NATO Secretary General Anders Fogh Rasmussen said the alliance has made a preliminary decision to end its Libyan mission at the end of the month.
"We agreed that our operations are very close to completion and we have taken a preliminary decision to end Operation Unified Protector on Oct. 31," Rasmussen told a news conference.
Rasmussen spoke at a news conference after NATO members met to discuss the end of the seven-month air campaign launched to support the forces that rose up against deposed Libyan leader Moammar Gadhafi, who was killed Thursday.
Rasmussen said NATO would closely monitor the situation as operations are wound down and also "take action if necessary."
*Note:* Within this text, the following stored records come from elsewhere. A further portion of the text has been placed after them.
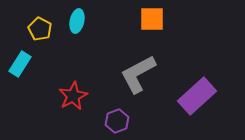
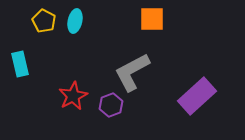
cyan ellipse: moved 2 px left
yellow pentagon: moved 4 px right, 8 px up
cyan rectangle: rotated 45 degrees counterclockwise
gray L-shape: moved 6 px left, 2 px up
purple hexagon: moved 6 px left, 16 px up
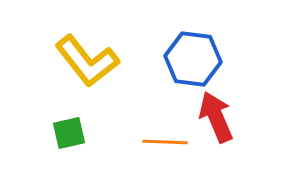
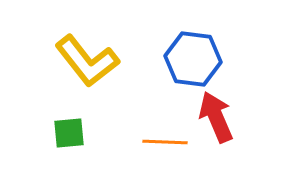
green square: rotated 8 degrees clockwise
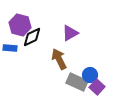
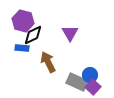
purple hexagon: moved 3 px right, 4 px up
purple triangle: rotated 30 degrees counterclockwise
black diamond: moved 1 px right, 2 px up
blue rectangle: moved 12 px right
brown arrow: moved 11 px left, 3 px down
purple square: moved 4 px left
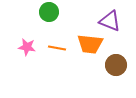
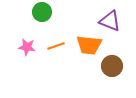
green circle: moved 7 px left
orange trapezoid: moved 1 px left, 1 px down
orange line: moved 1 px left, 2 px up; rotated 30 degrees counterclockwise
brown circle: moved 4 px left, 1 px down
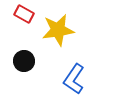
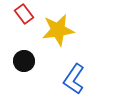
red rectangle: rotated 24 degrees clockwise
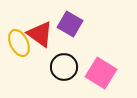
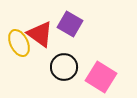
pink square: moved 4 px down
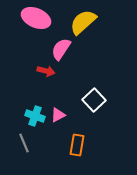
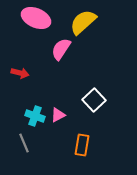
red arrow: moved 26 px left, 2 px down
orange rectangle: moved 5 px right
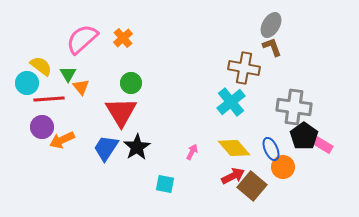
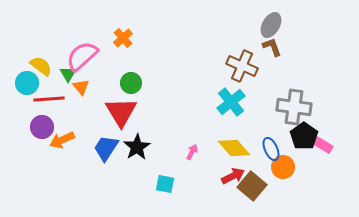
pink semicircle: moved 17 px down
brown cross: moved 2 px left, 2 px up; rotated 12 degrees clockwise
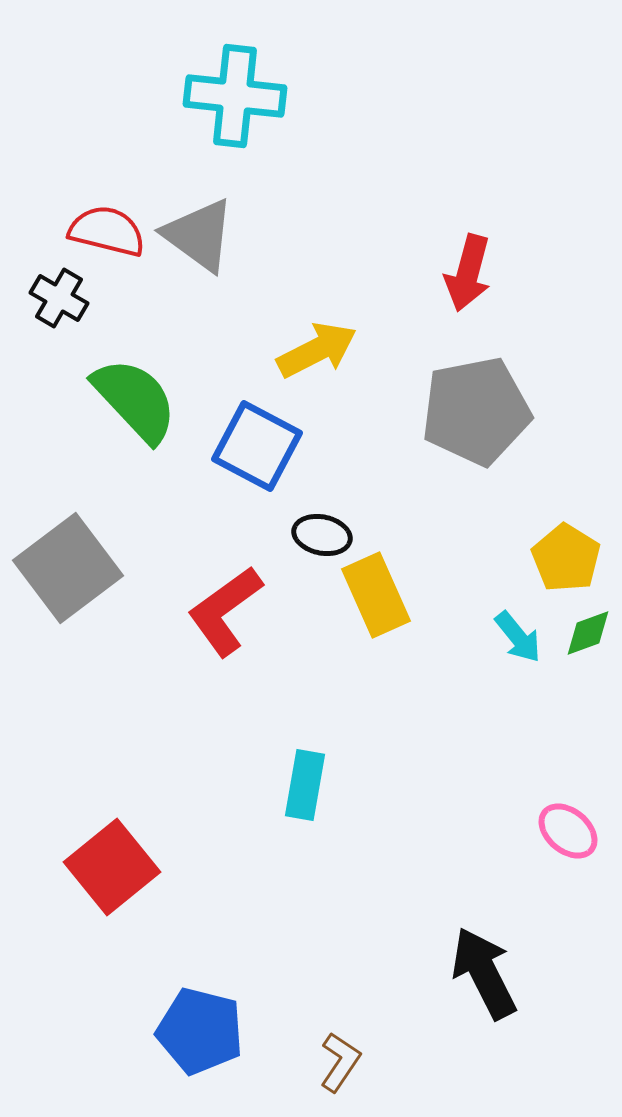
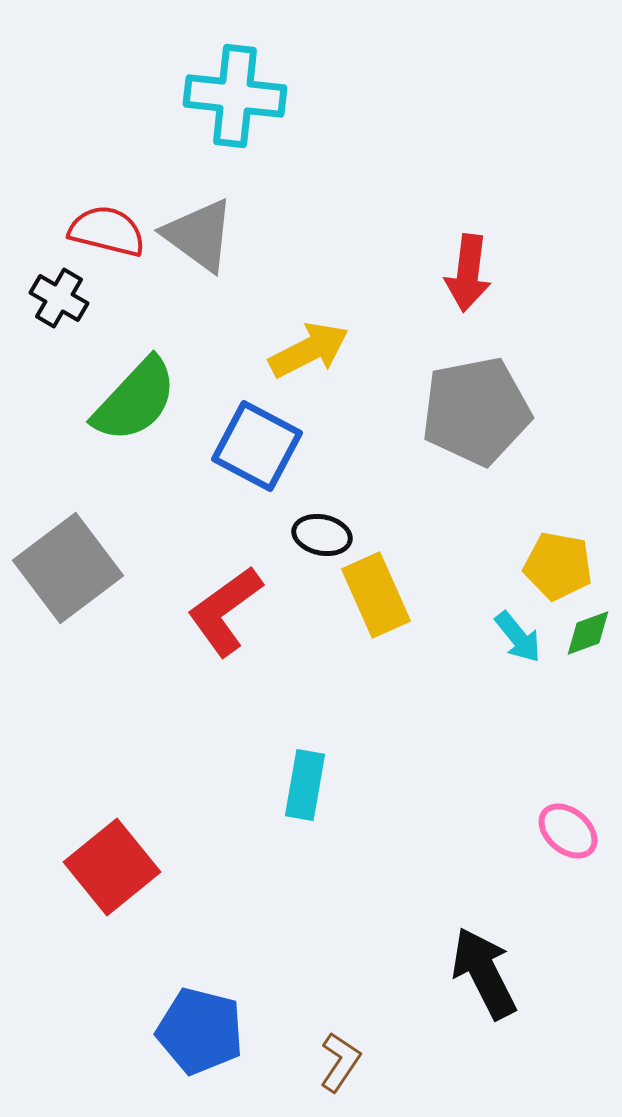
red arrow: rotated 8 degrees counterclockwise
yellow arrow: moved 8 px left
green semicircle: rotated 86 degrees clockwise
yellow pentagon: moved 8 px left, 8 px down; rotated 22 degrees counterclockwise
"We'll make sure that there are no attacks against civilians during that period," he said.
Adm. Jim Stavridis said prior to the start of the meeting in Brussels that he would recommend the end of the mission.
"As [supreme allied commander] I will be recommending the conclusion of this mission … in a few hours," Stavridis announced on his Facebook page. "A good day for NATO, a great day for the people of Libya."
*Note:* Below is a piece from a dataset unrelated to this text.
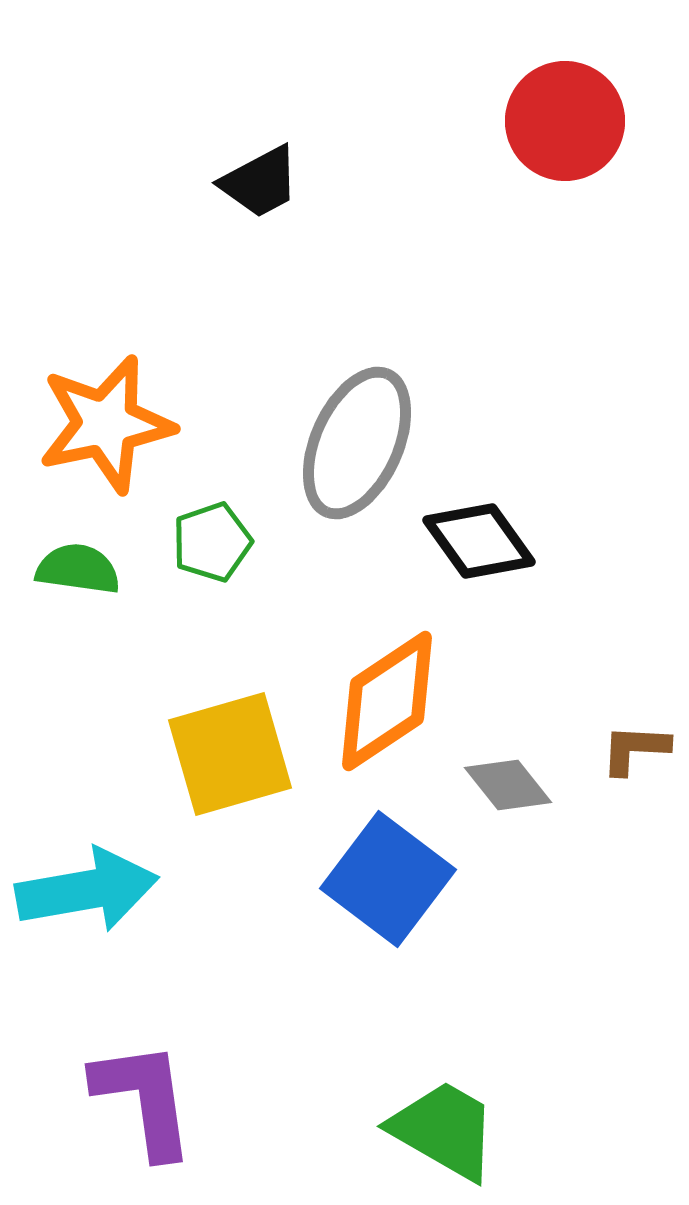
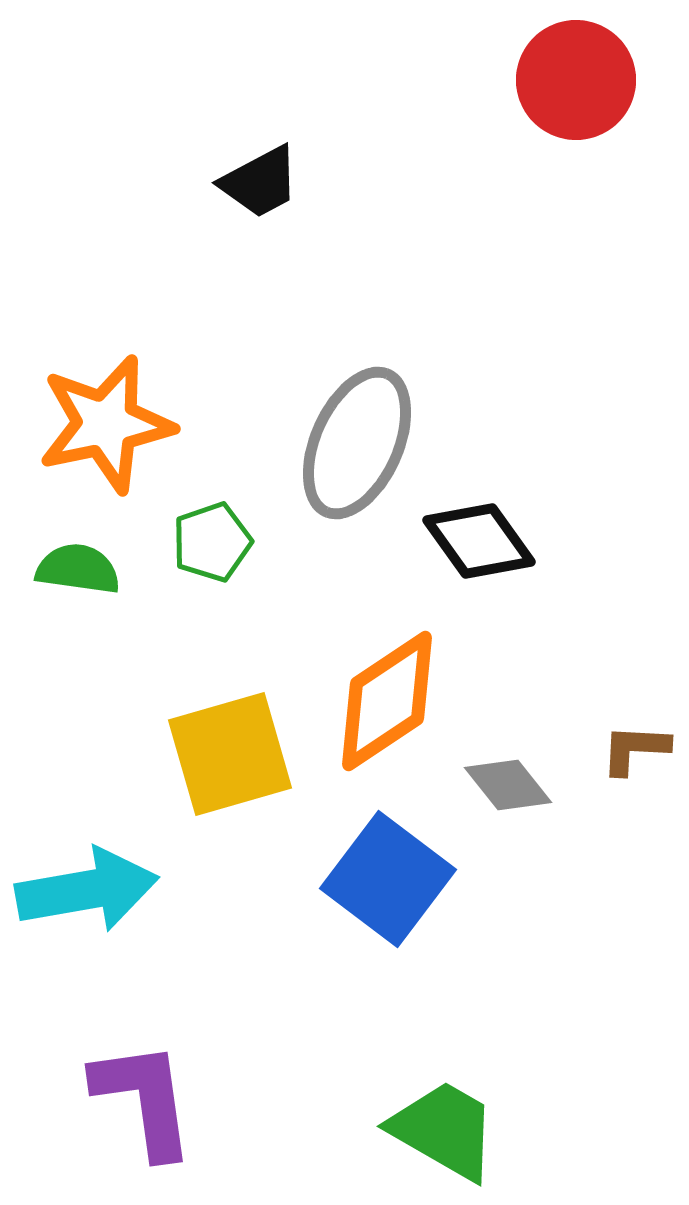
red circle: moved 11 px right, 41 px up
With the death of Gadhafi, the top NATO official said the group has fulfilled its mandate to protect the people of Libya.
"We will terminate our mission in co-ordination with the United Nations and the National Transitional Council," NATO Secretary General Anders Fogh Rasmussen said. "With the reported fall of Bani Walid and Sirte, that moment has now moved much closer."
NATO aircraft have flown about 26,000 sorties, including over 9,600 strike missions, as they attacked Gadhafi's air defences, armoured vehicles and command centres. Canadian forces have flown about 10 per cent of those missions.
On Thursday, a U.S. drone and French fighter jets, flying as part of the NATO mission, apparently played a part in the end of Gadhafi. The drone and the fighter jets attacked a convoy of vehicles that were trying to leave the besieged city of Sirte. After the air attack, opposition forces moved in and eventually captured Gadhafi.
He later died, apparently from a stray bullet to the head, senior officials in the Libyan transitional government have said, though questions remain about the circumstances of Gadhafi's death.
NATO said in statement issued Friday that it was unaware Gadhafi had been in the convoy when the air attack was carried out.